We arrived in Thailand after a long three months in Africa and we met our contact Emmi, a Thai woman who manages three different ministries in Thailand.
Love Acts- A ministry going into the bars in the red light district to minister to the ladies and lady boys stuck in prostitution. Showing love and building relationships with the people who need it the most.
X-Life- A ministry going into rural villages to live with village families. Working and living alongside Buddhist villagers where the root of prostitution often starts when families, desperate for money, sell their daughters into the trade.
Wongen (one-generation) Cafe- A coffee shop in the heart of Chiang Mai, Thailand that ministers to University students through teaching English classes and doing life with them.
Me and my new team got placed in X-Life and we headed out to the lovely village of Mae Ai
Team Relentless Pursuit (Mark, me, Alys, Wesley, Julie, and Jo Linda).
The Room Where Me, Julie, and the Ants Lived.
Throughout the month we spent in Thailand, we painted (a lot), cut garlic cloves, worked in the rice fields, hung out with the village kids, ate a lot of random Thai food, went to a dance off at the Buddhist temple, and of course, we went cricket hunting.
Over my trip, I have decided that I CAN kill bugs, but I just don’t like them. I always prefer for someone else to kill my bugs, especially the bugs in Thailand. After living with ants in my bed, hissing horned beetles, lizards the size of kittens, and the biggest crickets I’ve ever seen, I think I entered into bug hatred overload. So I didn’t really think that my favorite day of ministry would be the day we went cricket hunting.
We piled into the trucks, preparing to go into the rice fields, and we drove a while away and got out, but the field was empty. My house family kept pointing down at little ant beds on the ground and in my mind I thought, “Are we exterminating ants?” I was wrong. My house mom gave me a five gallon bucket and dragged me out to the fields.

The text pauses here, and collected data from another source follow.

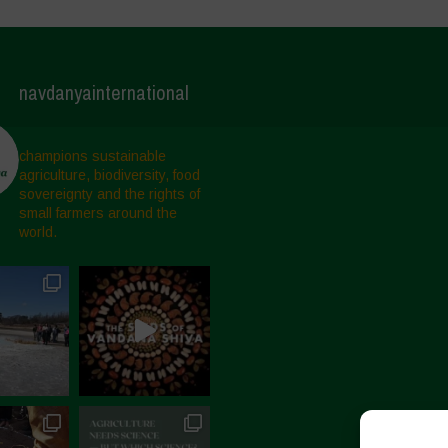
navdanyainternational
champions sustainable
agriculture, biodiversity, food
sovereignty and the rights of
small farmers around the
world.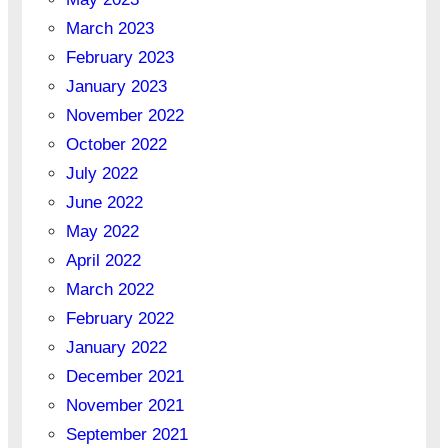
March 2023
February 2023
January 2023
November 2022
October 2022
July 2022
June 2022
May 2022
April 2022
March 2022
February 2022
January 2022
December 2021
November 2021
September 2021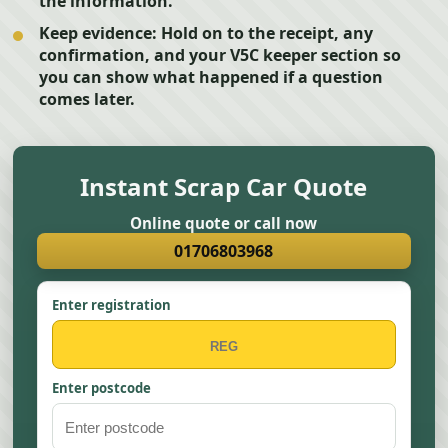
the information.
Keep evidence:
Hold on to the receipt, any
confirmation, and your V5C keeper section so
you can show what happened if a question
comes later.
Instant Scrap Car Quote
Online quote or call now
01706803968
Enter registration
Enter postcode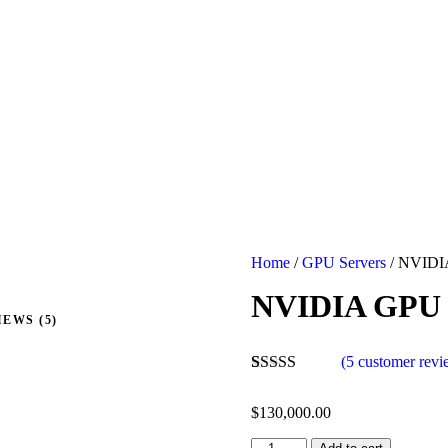
Home
/
GPU Servers
/ NVIDI
NVIDIA GPU 
EWS (5)
(
5
customer revi
Rated
5
4.40
out of 5
$
130,000.00
based on
customer
NVIDIA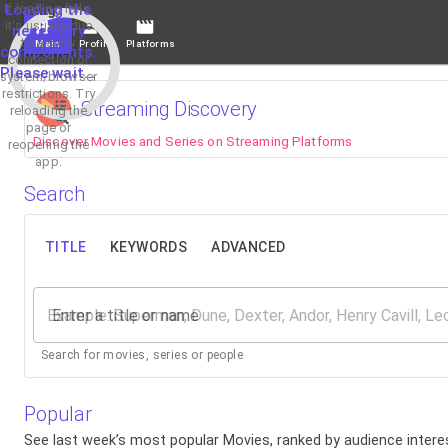
If loading fails,
Loading the
it's usually due
necessary
to a slow
Main
Profile
Platforms
components.
connection or
Please wait...
system/browser
restrictions. Try
Streaming Discovery
reloading the
page or
Discover Movies and Series on Streaming Platforms
reopening the
app.
Search
TITLE
KEYWORDS
ADVANCED
Enter a title or name
Search for movies, series or people
Popular
See last week’s most popular Movies, ranked by audience interes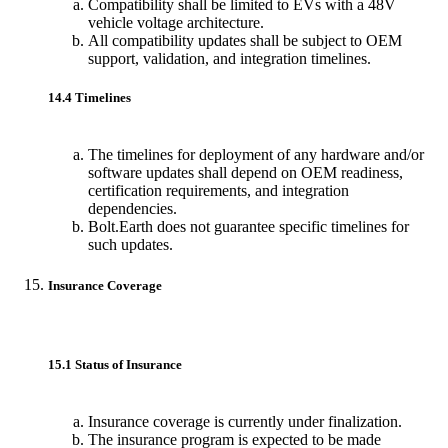
Compatibility shall be limited to EVs with a 48V
vehicle voltage architecture.
All compatibility updates shall be subject to OEM
support, validation, and integration timelines.
14.4 Timelines
The timelines for deployment of any hardware and/or
software updates shall depend on OEM readiness,
certification requirements, and integration
dependencies.
Bolt.Earth does not guarantee specific timelines for
such updates.
Insurance Coverage
15.1 Status of Insurance
Insurance coverage is currently under finalization.
The insurance program is expected to be made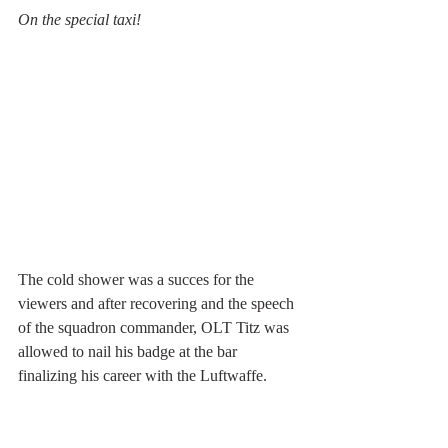
On the special taxi!
The cold shower was a succes for the 
viewers and after recovering and the speech 
of the squadron commander, OLT Titz was 
allowed to nail his badge at the bar 
finalizing his career with the Luftwaffe. 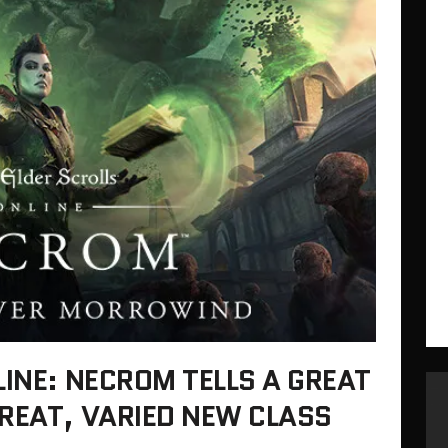
LINE: NECROM TELLS A GREAT
REAT, VARIED NEW CLASS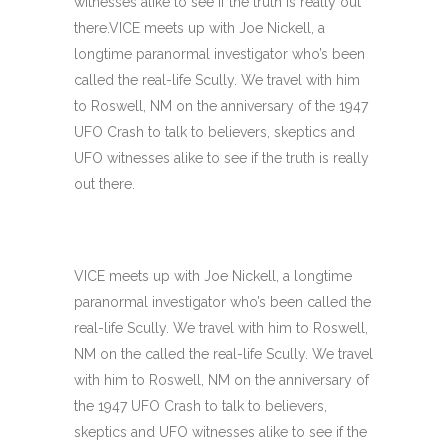
witnesses alike to see if the truth is really out
there.VICE meets up with Joe Nickell, a
longtime paranormal investigator who’s been
called the real-life Scully. We travel with him
to Roswell, NM on the anniversary of the 1947
UFO Crash to talk to believers, skeptics and
UFO witnesses alike to see if the truth is really
out there.
VICE meets up with Joe Nickell, a longtime
paranormal investigator who’s been called the
real-life Scully. We travel with him to Roswell,
NM on the called the real-life Scully. We travel
with him to Roswell, NM on the anniversary of
the 1947 UFO Crash to talk to believers,
skeptics and UFO witnesses alike to see if the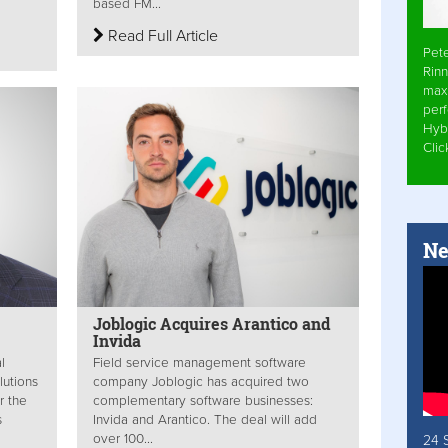
based FM...
Read Full Article
Pet
Rinn
max
per
Hyb
Cli
Ne
Joblogic Acquires Arantico and
Invida
l
Field service management software
lutions
company Joblogic has acquired two
r the
complementary software businesses:
s
Invida and Arantico. The deal will add
over 100...
24 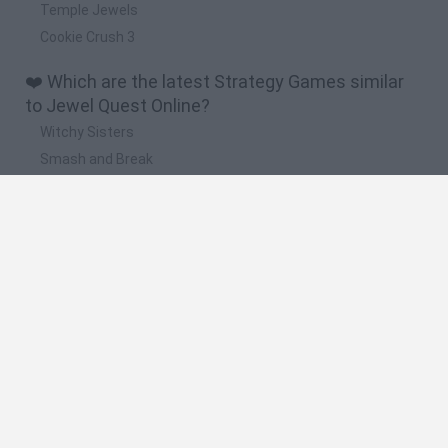
Temple Jewels
Cookie Crush 3
❤️ Which are the latest Strategy Games similar
to Jewel Quest Online?
Witchy Sisters
Smash and Break
Mine Blogger Simulator 3D
Yarn Art Loop
Bonko
🔥 Which are the most played games like Jewel
Quest Online?
Plants Vs Zombies
Plants vs Zombies: Fusion
Wordle
Bloxd.io
FireBoy and WaterGirl: The Forest Temple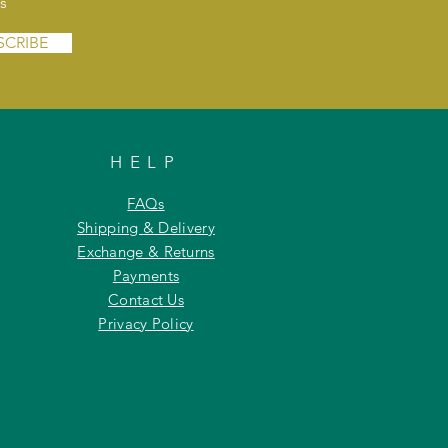
s
SCRIBE
HELP
FAQs
Shipping & Delivery
Exchange & Returns
Payments
Contact Us
Privacy Policy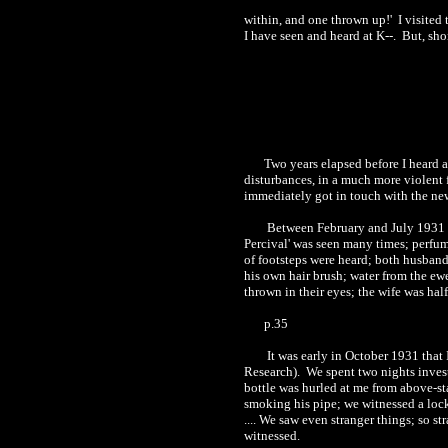
within, and one thrown up!'
I visited
I have seen and heard at K--.
But, sho
Two years elapsed before I heard 
disturbances, in a much more violent 
immediately got in touch with the new
Between February and July 193
1
Percival' was seen many times; perfum
of footsteps were heard; both husband
his own hair brush; water from the ew
thrown in their eyes; the wife was hal
p.35
It was early in October 193
1
that 
Research).
We spent two nights inves
bottle was hurled at me from above-sta
smoking his pipe; we witnessed a loc
.... We saw even stranger things; so str
witnessed.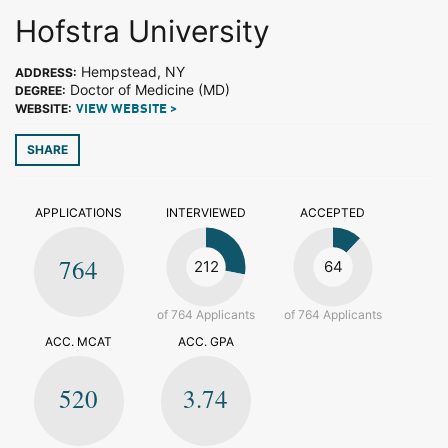
Hofstra University
Hempstead, NY
ADDRESS:
Doctor of Medicine (MD)
DEGREE:
WEBSITE:
VIEW WEBSITE >
SHARE
APPLICATIONS
INTERVIEWED
ACCEPTED
764
212
64
of 764 Applicants
of 764 Applicants
ACC. MCAT
ACC. GPA
520
3.74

She started digging at an ant bed and no ants were coming out. I was thoroughly confused. She kept digging and pulled the most humongous cricket I’ve ever seen out of the hole. She saw the look of surprise (and maybe horror) on my face and started laughing. She tossed the cricket into my bucket and we were off to dig another hole.
The journey may have been a little less fun when we were served those giant crickets, gutted and fried, at 7:30 the next morning for breakfast. But, overall, the journey was amazing and unforgettable.